Robert A. Evans 1959 B.A., 1963 M.Div.

Evans
2004William Sloane Coffin '56 Award for Peace and Justice

Robert A. Evans, '59 B.A., '63 M.Div., Executive Director of the Plowshares Institute in Simsbury, CT, was chosen for the William Sloane Coffin Award for Peace and Justice.

The Plowshares Institute seeks to promote a more just and peaceful world community through research and education, service to developing communities, and innovative training in conflict transformation.

As executive director, Evans leads intensive traveling seminars in Africa, Asia, and Latin America and conducts national and international seminars on skills training in conflict transformation. He serves as a senior fellow at the Centre for Conflict Resolution in Cape Town, South Africa and as senior trainer at the Centre for Empowering for Reconciliation and Peace based in Jakarta, Indonesia.

The William Sloane Coffin Peace and Justice Award honors the long-time Yale chaplain and civil rights activist. In presenting the award to Evans, Allison Stokes, '76 M.Phil, '81 M.Div., '81 Ph.D., said, In Robert Evans we have a person who embodies the spirit of William Sloan Coffin.

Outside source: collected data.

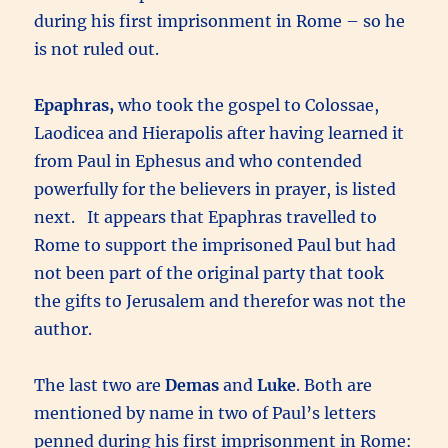
during his first imprisonment in Rome – so he
is not ruled out.
Epaphras,
who took the gospel to Colossae,
Laodicea and Hierapolis after having learned it
from Paul in Ephesus and who contended
powerfully for the believers in prayer, is listed
next. It appears that Epaphras travelled to
Rome to support the imprisoned Paul but had
not been part of the original party that took
the gifts to Jerusalem and therefor was not the
author.
The last two are
Demas
and
Luke
. Both are
mentioned by name in two of Paul’s letters
penned during his first imprisonment in Rome: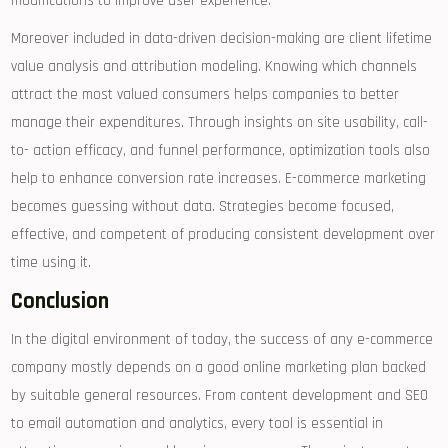
modifications to improve user experience.
Moreover included in data-driven decision-making are client lifetime
value analysis and attribution modeling. Knowing which channels
attract the most valued consumers helps companies to better
manage their expenditures. Through insights on site usability, call-
to- action efficacy, and funnel performance, optimization tools also
help to enhance conversion rate increases. E-commerce marketing
becomes guessing without data. Strategies become focused,
effective, and competent of producing consistent development over
time using it.
Conclusion
In the digital environment of today, the success of any e-commerce
company mostly depends on a good online marketing plan backed
by suitable general resources. From content development and SEO
to email automation and analytics, every tool is essential in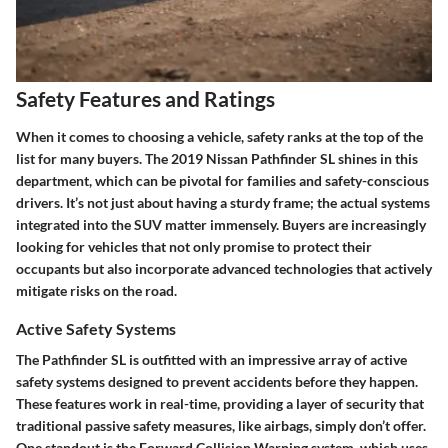
Safety Features and Ratings
When it comes to choosing a vehicle,
safety
ranks at the top of the
list for many buyers. The
2019 Nissan Pathfinder SL
shines in this
department, which can be pivotal for families and safety-conscious
drivers. It’s not just about having a sturdy frame; the actual systems
integrated into the SUV matter immensely. Buyers are increasingly
looking for vehicles that not only promise to protect their
occupants but also incorporate advanced technologies that actively
mitigate risks
on the road.
Active Safety Systems
The Pathfinder SL is outfitted with an impressive array of
active
safety systems
designed to prevent accidents before they happen.
These features work in real-time, providing a layer of security that
traditional passive safety measures, like airbags, simply don’t offer.
One standout is the
Forward Collision Warning
system, which uses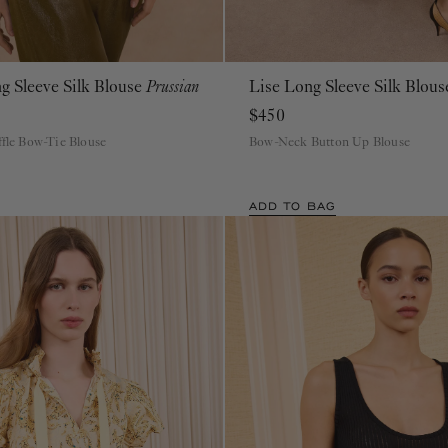
g Sleeve Silk Blouse
Prussian
Lise Long Sleeve Silk Blou
00
0
2
4
6
8
10
12
14
16
00
0
2
4
6
8
10
12
14
16
$450
ffle Bow-Tie Blouse
Bow-Neck Button Up Blouse
ADD TO BAG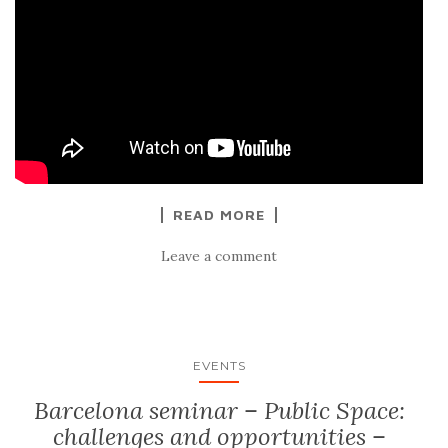
READ MORE
Leave a comment
EVENTS
Barcelona seminar – Public Space:
challenges and opportunities –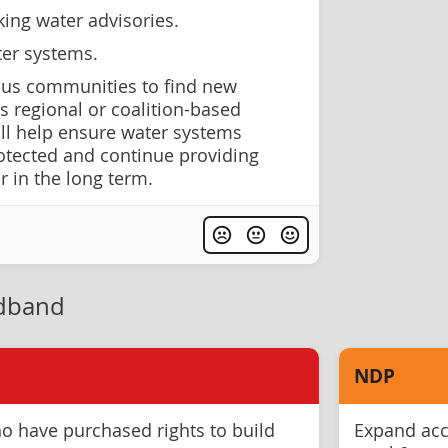
ing water advisories.
ter systems.
ous communities to find new
s regional or coalition-based
ill help ensure water systems
otected and continue providing
r in the long term.
adband
NDP
o have purchased rights to build
Expand acce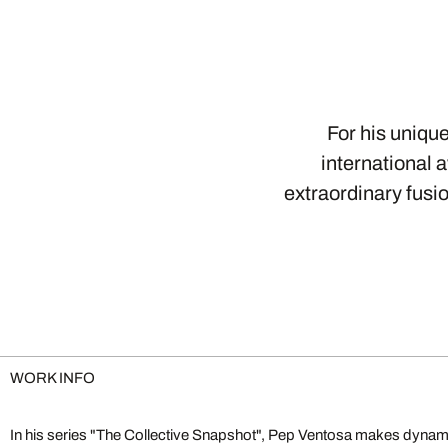
For his uniqu
international 
extraordinary fusi
WORK INFO
In his series "The Collective Snapshot", Pep Ventosa makes dynamic
limitations. He deconstructs and reconstructs photographs to create 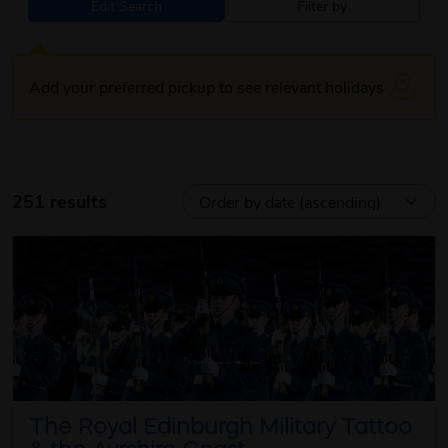
Edit Search
Filter by
Add your preferred pickup to see relevant holidays
251 results
The Royal Edinburgh Military Tattoo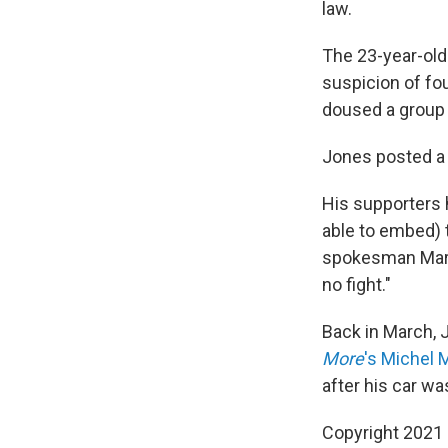
law.
The 23-year-old
suspicion of fou
doused a group 
Jones posted a 
His supporters
able to embed) 
spokesman Mark
no fight."
Back in March, J
More
's Michel 
after his car wa
Copyright 2021 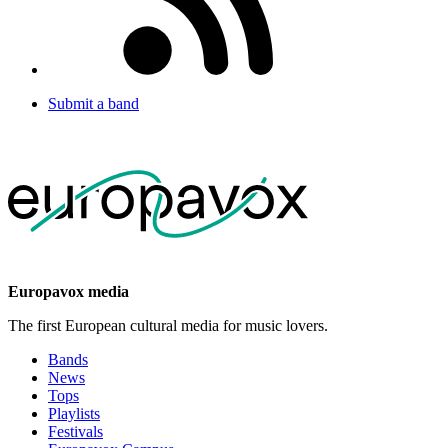
Submit a band
Europavox media
The first European cultural media for music lovers.
Bands
News
Tops
Playlists
Festivals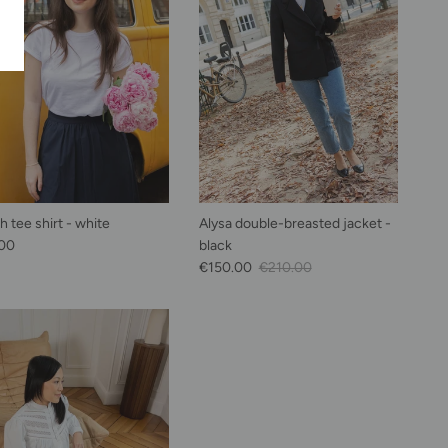
 tee shirt - white
Alysa double-breasted jacket -
lar price
00
black
Sale Price
Regular price
€150.00
€210.00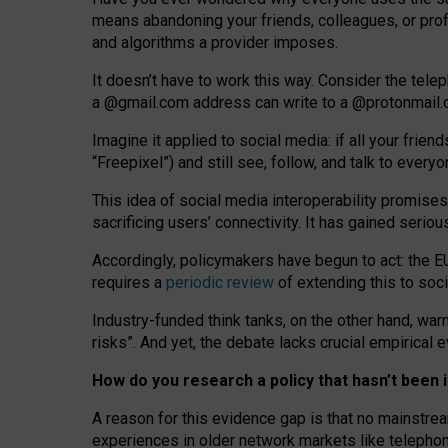
means abandoning your friends, colleagues, or prof
and algorithms a provider imposes.
I
t does
n
’
t have to work this way. Consider the tele
a
@g
mail
.com
address can write to a
@protonmail
Imagine it applied to social media: if all your frien
“Freepixel”) and still see, follow, and talk to ever
Th
is
idea
of
social media
interoperability
promises
sacrificing
users
’
connectivity.
It
has
gained
serio
Accordingly, policymakers have begun to act: the E
requires a
periodic review
of extending this to soc
Industry-funded think tanks, on the other hand, warn
risks”. And yet, the debate lacks crucial empirical
How do you research a policy that hasn’t bee
A reason for this evidence gap is that no mainstre
experiences in older network markets like telepho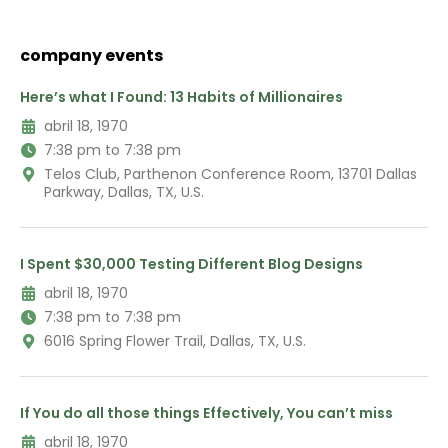
company events
Here’s what I Found: 13 Habits of Millionaires
abril 18, 1970
7:38 pm to 7:38 pm
Telos Club, Parthenon Conference Room, 13701 Dallas
Parkway, Dallas, TX, U.S.
I Spent $30,000 Testing Different Blog Designs
abril 18, 1970
7:38 pm to 7:38 pm
6016 Spring Flower Trail, Dallas, TX, U.S.
If You do all those things Effectively, You can’t miss
abril 18, 1970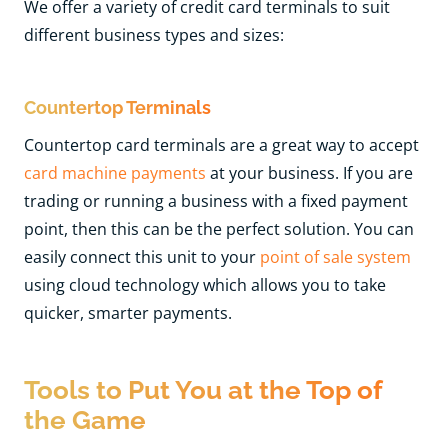
We offer a variety of credit card terminals to suit
different business types and sizes:
Countertop Terminals
Countertop card terminals are a great way to accept
card machine payments
at your business. If you are
trading or running a business with a fixed payment
point, then this can be the perfect solution. You can
easily connect this unit to you
r
point of sale system
u
sing cloud technology which allows you to take
quicker, smarter payments.
Tools to Put You at the Top of
the Game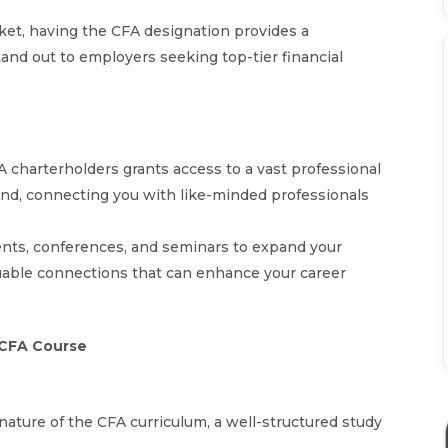
rket, having the CFA designation provides a
nd out to employers seeking top-tier financial
FA charterholders grants access to a vast professional
nd, connecting you with like-minded professionals
ents, conferences, and seminars to expand your
aluable connections that can enhance your career
e CFA Course
 nature of the CFA curriculum, a well-structured study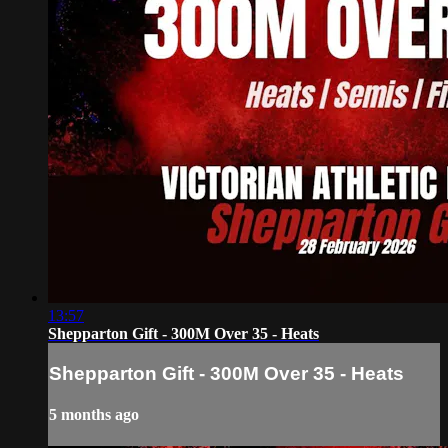
13:57
Shepparton Gift - 300M Over 35 - Heats
Shepparton Gift - 300M Over 35 - Heats
5 months ago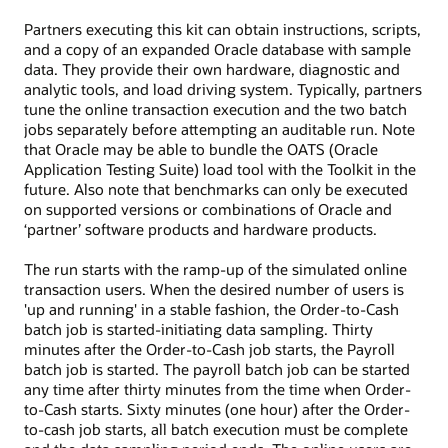
Partners executing this kit can obtain instructions, scripts,
and a copy of an expanded Oracle database with sample
data. They provide their own hardware, diagnostic and
analytic tools, and load driving system. Typically, partners
tune the online transaction execution and the two batch
jobs separately before attempting an auditable run. Note
that Oracle may be able to bundle the OATS (Oracle
Application Testing Suite) load tool with the Toolkit in the
future. Also note that benchmarks can only be executed
on supported versions or combinations of Oracle and
‘partner’ software products and hardware products.
The run starts with the ramp-up of the simulated online
transaction users. When the desired number of users is
'up and running' in a stable fashion, the Order-to-Cash
batch job is started-initiating data sampling. Thirty
minutes after the Order-to-Cash job starts, the Payroll
batch job is started. The payroll batch job can be started
any time after thirty minutes from the time when Order-
to-Cash starts. Sixty minutes (one hour) after the Order-
to-cash job starts, all batch execution must be complete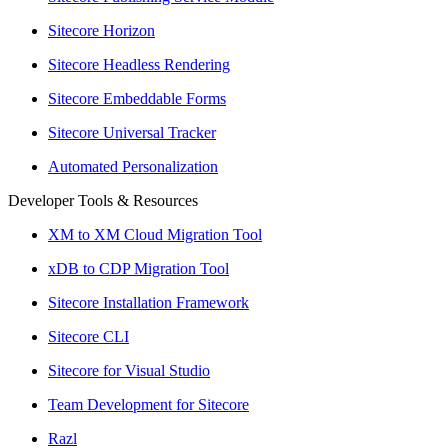
Sitecore Horizon
Sitecore Headless Rendering
Sitecore Embeddable Forms
Sitecore Universal Tracker
Automated Personalization
Developer Tools & Resources
XM to XM Cloud Migration Tool
xDB to CDP Migration Tool
Sitecore Installation Framework
Sitecore CLI
Sitecore for Visual Studio
Team Development for Sitecore
Razl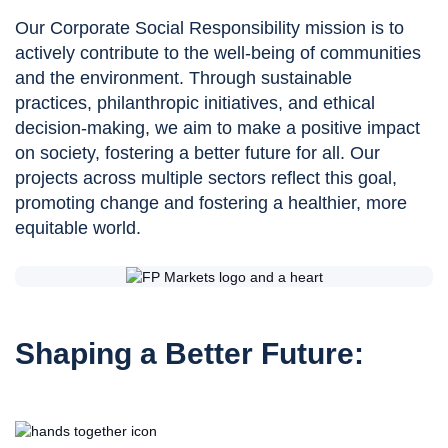
Our Corporate Social Responsibility mission is to
actively contribute to the well-being of communities
and the environment. Through sustainable
practices, philanthropic initiatives, and ethical
decision-making, we aim to make a positive impact
on society, fostering a better future for all. Our
projects across multiple sectors reflect this goal,
promoting change and fostering a healthier, more
equitable world.
Shaping a Better Future: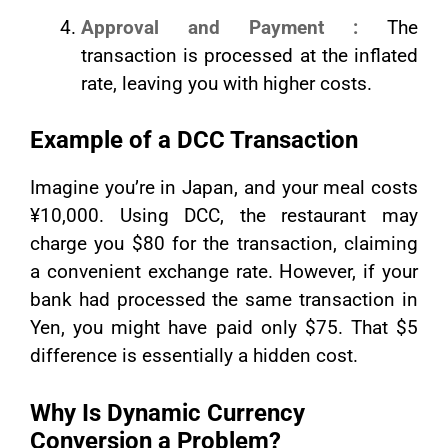
Approval and Payment :
The
transaction is processed at the inflated
rate, leaving you with higher costs.
Example of a DCC Transaction
Imagine you’re in Japan, and your meal costs
¥10,000. Using DCC, the restaurant may
charge you $80 for the transaction, claiming
a convenient exchange rate. However, if your
bank had processed the same transaction in
Yen, you might have paid only $75. That $5
difference is essentially a hidden cost.
Why Is Dynamic Currency
Conversion a Problem?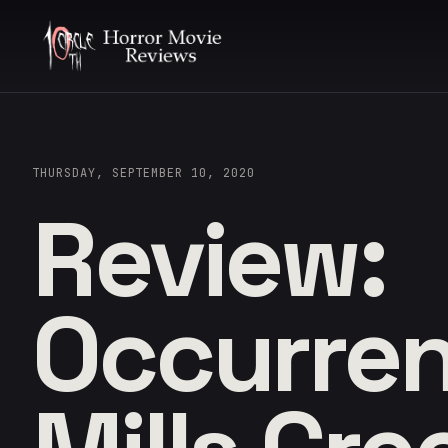
THURSDAY, SEPTEMBER 10, 2020
Review:
Occurren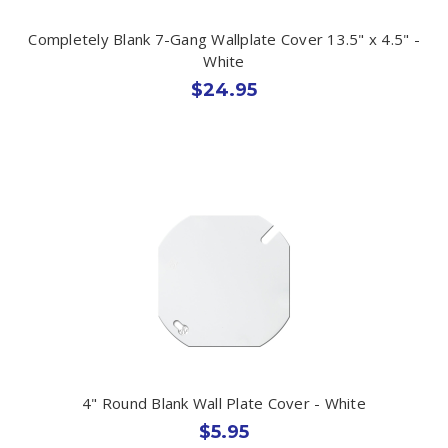
Completely Blank 7-Gang Wallplate Cover 13.5" x 4.5" -
White
$24.95
4" Round Blank Wall Plate Cover - White
$5.95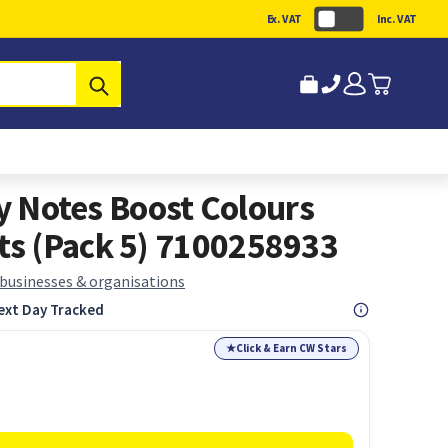
Ex. VAT
Inc. VAT
Submit
ky Notes Boost Colours
s (Pack 5) 7100258933
 businesses & organisations
ext Day Tracked
★
Click & Earn CW Stars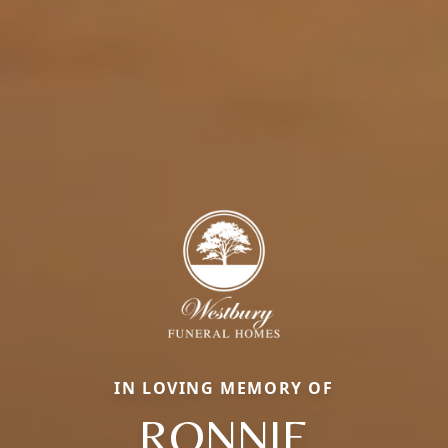
IN LOVING MEMORY OF
RONNIE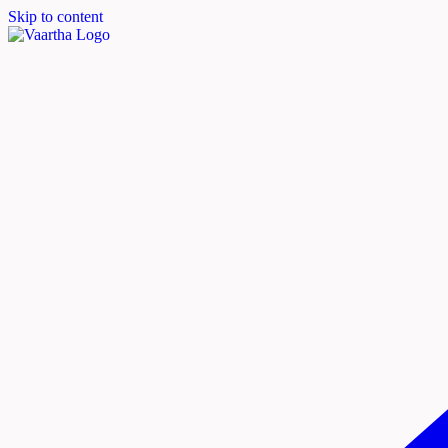
Skip to content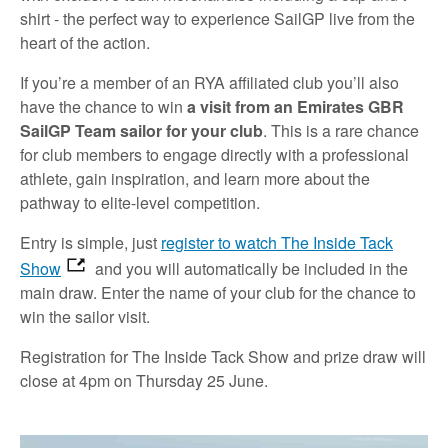
shirt - the perfect way to experience SailGP live from the
heart of the action.
If you’re a member of an RYA affiliated club you’ll also
have the chance to win
a visit from an Emirates GBR
SailGP Team sailor for your club
. This is a rare chance
for club members to engage directly with a professional
athlete, gain inspiration, and learn more about the
pathway to elite-level competition.
Entry is simple, just
register to watch The Inside Tack
Show
and you will automatically be included in the
main draw. Enter the name of your club for the chance to
win the sailor visit.
Registration for The Inside Tack Show and prize draw will
close at 4pm on Thursday 25 June.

Over the course of his career, Evans has written extensively on peace building and has taught and developed peace skills for community leaders and mediators around the world. His techniques of conflict transformation have impacted the peace process from post-apartheid South Africa to the brutal Indonesian resistance to East Timor 's independence, from the slums of Peru to the streets of inner-city Los Angeles, Philadelphia and Hartford.

Evans, who served as an assistant to Coffin as a student, said he was thankful for the opportunity to follow in the footsteps of William Sloane Coffin in some minor way. He offered his own definition of the axis of evil concept that has become so much a part of the American political vocabulary of terrorism. The real axis of evil, Evans said, includes poverty, war, and environmental degradation.

Evans also studied at the universities of Edinburgh, Berlin, and Basel and received his doctorate from Union Theological Seminary in New York.  An ordained Presbyterian pastor, he has served churches in the U.S. and Europe.